Beitrag von Bernado »

Florianklaus hat geschrieben:In den evangelisch- hochkirchlichen Messen, die ich früher besucht habe, war es üblich, daß der Zelebrant den Friedensgruß an die Mitwirkenden im Altarraum gegeben hat und diese ihn dann in die im Kirchenschiff versammelte Gemeinde weitergegeben haben (Bei größeren Gottesdiensten sind sie im Mittelgang die Reihen abgegangen). Jeder Gottesdienstbesucher hat nur einmal den Gruß erhalten und ihn auch nur einmal an seinen Banknachbarn weitergegeben (übrigens mit beiden Händen, die jeweils in die offenen Hände des Empfangenden gelegt werden. Für mich wurde so sehr schön deutlich, daß der Friede letztlich von Christus kommt. An die aktuelle Praxis in der katholischen Kirche konnte ich mich bis heute noch nicht so recht gewöhnen, so daß ich jetzt eher zu den "Vermeidern" zähle.

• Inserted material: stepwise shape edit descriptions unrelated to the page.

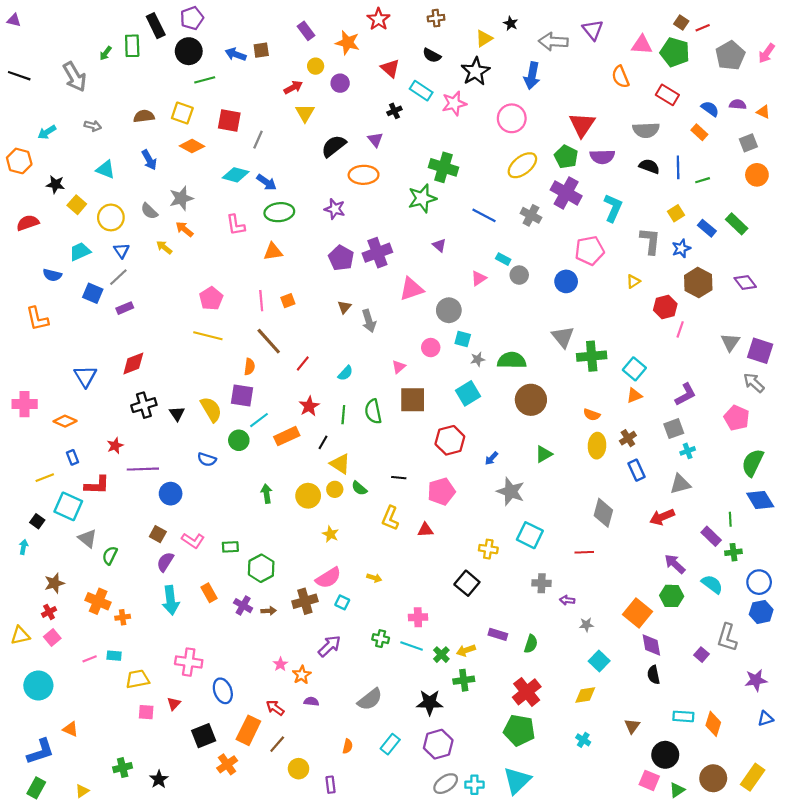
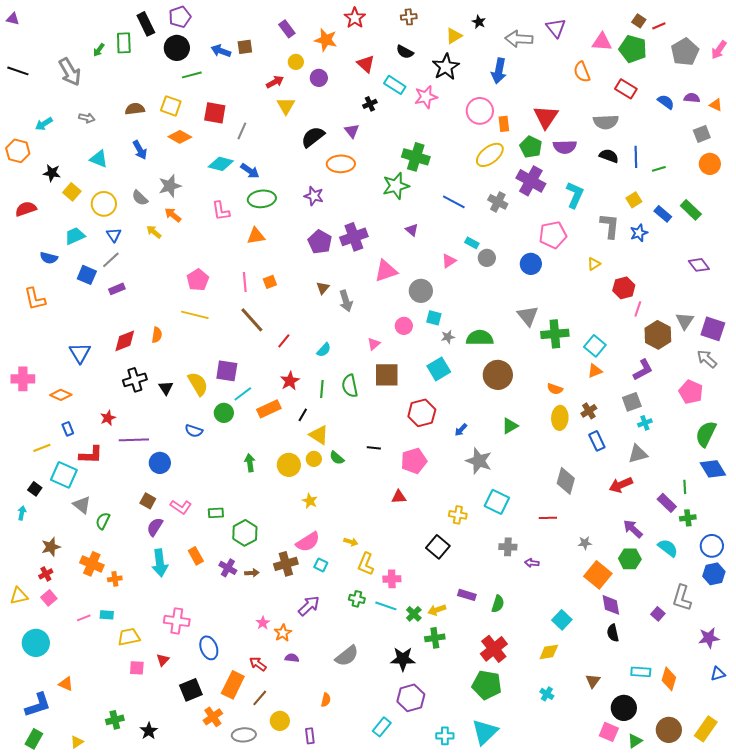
orange rectangle: (699, 132) -> (504, 124), moved, turned 42
brown hexagon: (698, 283) -> (658, 335), moved
orange semicircle: (249, 367) -> (157, 335), moved
yellow L-shape: (390, 518) -> (366, 564), moved
gray star: (586, 625) -> (585, 543), moved
cyan rectangle: (390, 744) -> (382, 727), moved
gray ellipse: (446, 784) -> (244, 735), moved, turned 30

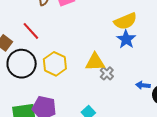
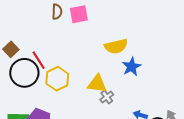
yellow semicircle: (125, 21) -> (116, 46), moved
red line: (31, 31) -> (39, 60), moved

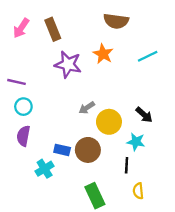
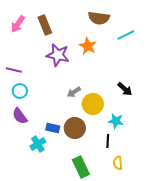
cyan line: (148, 56) -> (126, 35), moved
black arrow: (144, 115) -> (125, 89), moved
purple semicircle: (23, 136) -> (20, 116), turned -48

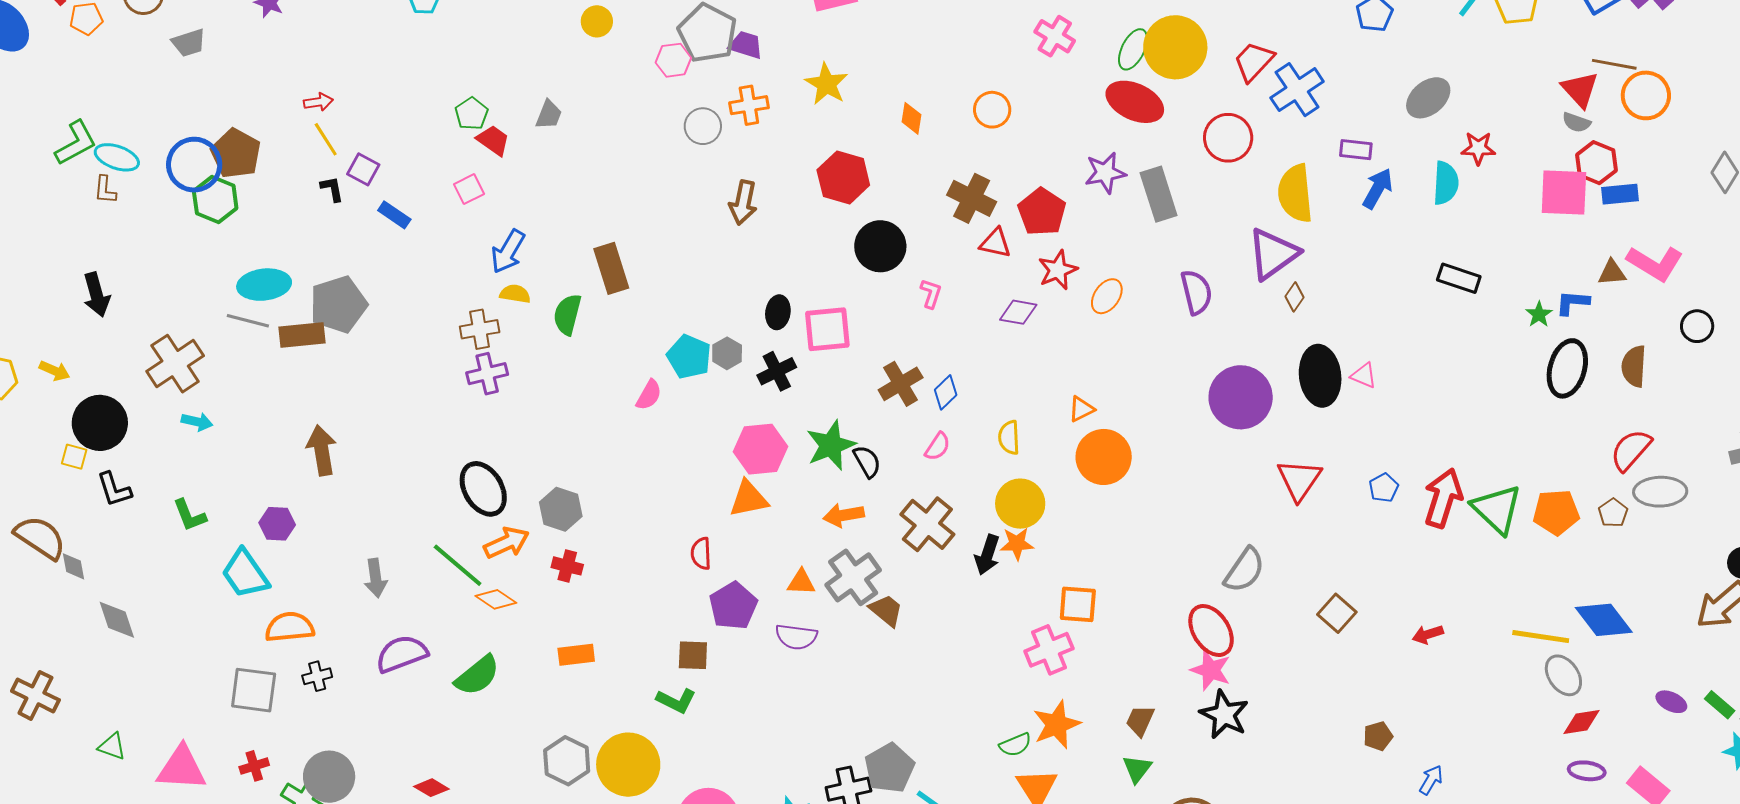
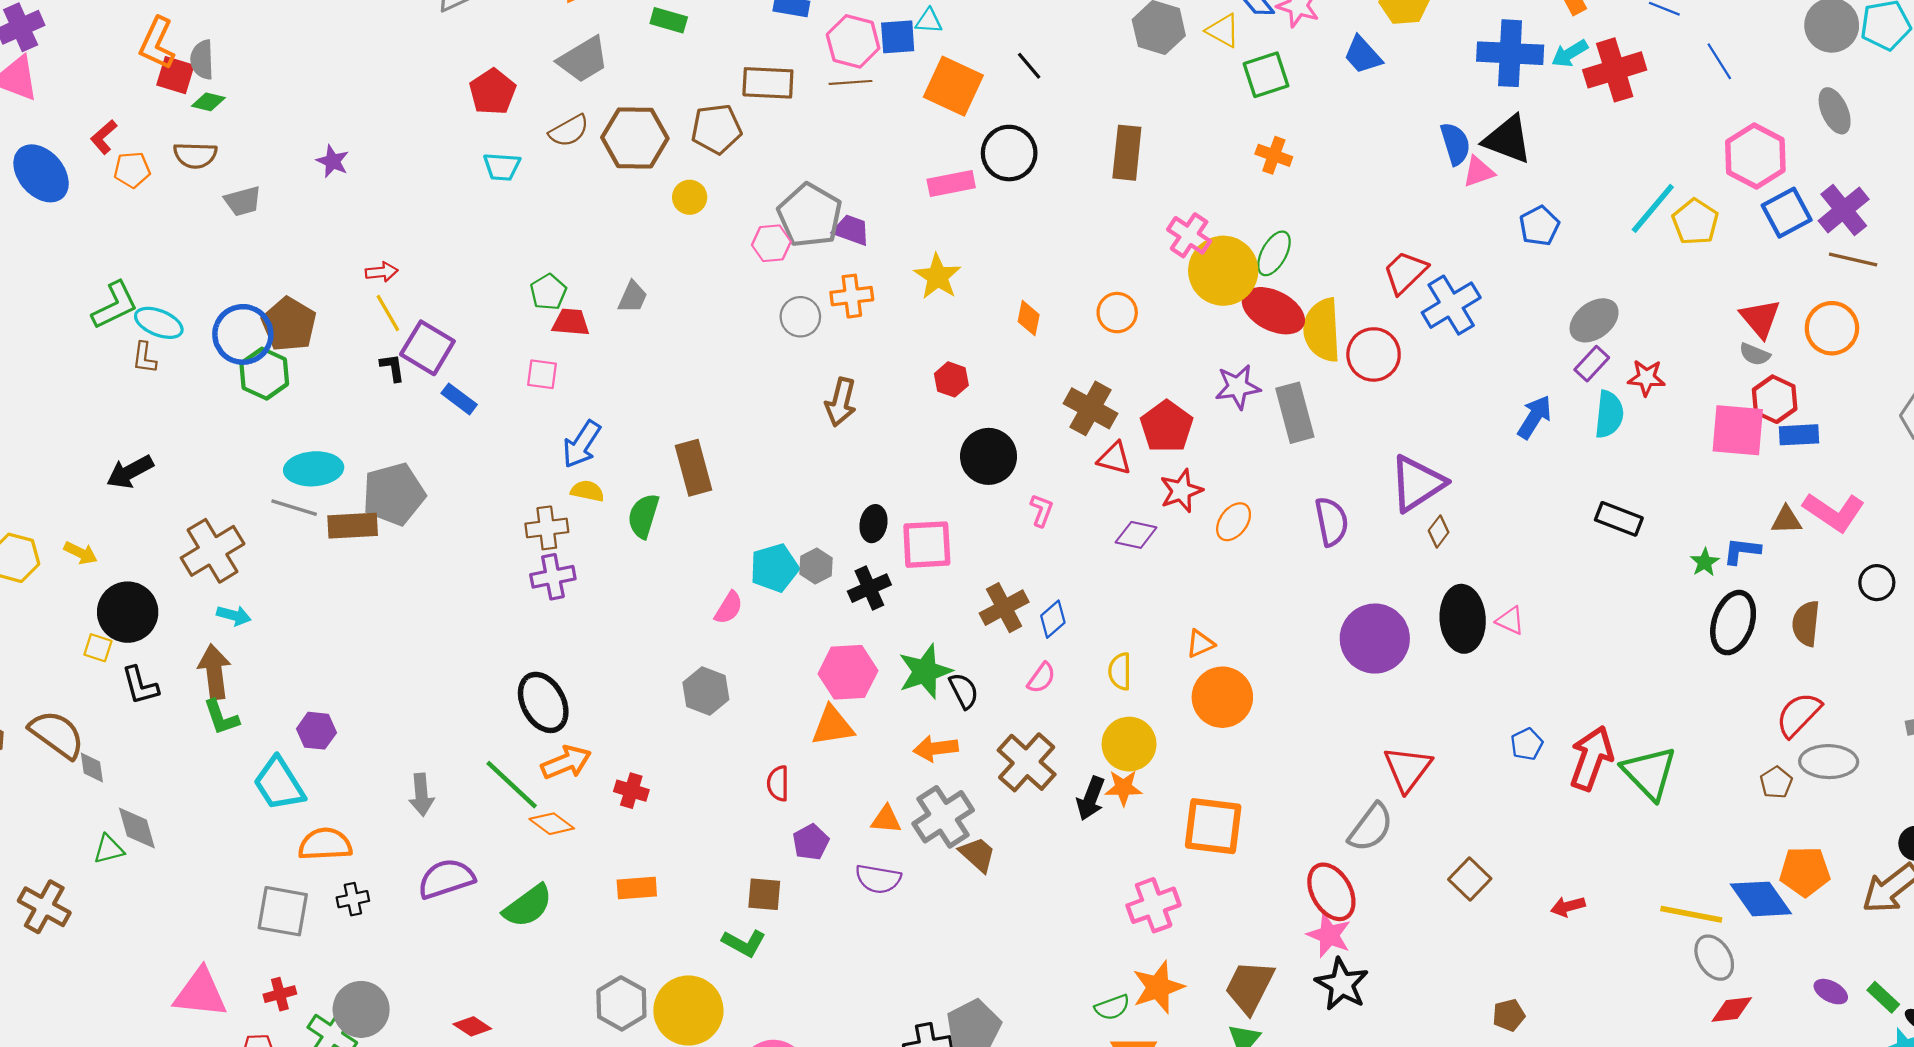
yellow circle: (1175, 47) -> (1223, 271), moved
brown line: (1614, 64) -> (1853, 259), moved
red trapezoid: (493, 140) -> (571, 322), turned -33
purple rectangle: (1356, 150) -> (1592, 364), moved, turned -56
purple square: (363, 169) -> (427, 348), size x1.5
red hexagon: (843, 177) -> (951, 379), size x0.6
pink square: (469, 189) -> (542, 374), turned 32
yellow semicircle: (1295, 193) -> (1322, 330), moved
black arrow: (96, 295) -> (130, 472), turned 75
cyan pentagon: (689, 357) -> (774, 568), turned 30
brown arrow: (322, 450) -> (214, 672), moved
red triangle: (1299, 480) -> (1408, 769), moved
gray hexagon: (561, 509) -> (706, 691), moved
orange pentagon: (1556, 512) -> (1805, 871), moved
orange square: (1078, 604) -> (1213, 826), moved, size x1.4
purple pentagon: (733, 606) -> (811, 842), size x0.7
brown trapezoid: (1140, 721) -> (1250, 987), size x1.6
green triangle: (112, 746) -> (109, 849), moved, turned -36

Das entspricht weitgehend der früheren (bis ins 18. Jah) Übung auch in der katholischen Kirche, bei der "die Pax" oft vom Paxtäfelchen begeleitet wurde. Das wurde vom Altar aus in Umlauf gesetzt und von Hand zu Hand weitergereicht und dabei mit einem Kuss oder einer kleinen Verneigung begrüßt.

Ich sage das hier nur zum Zweck der Information und nicht etwa, um diese Form als Ideal für heute zu empfehlen.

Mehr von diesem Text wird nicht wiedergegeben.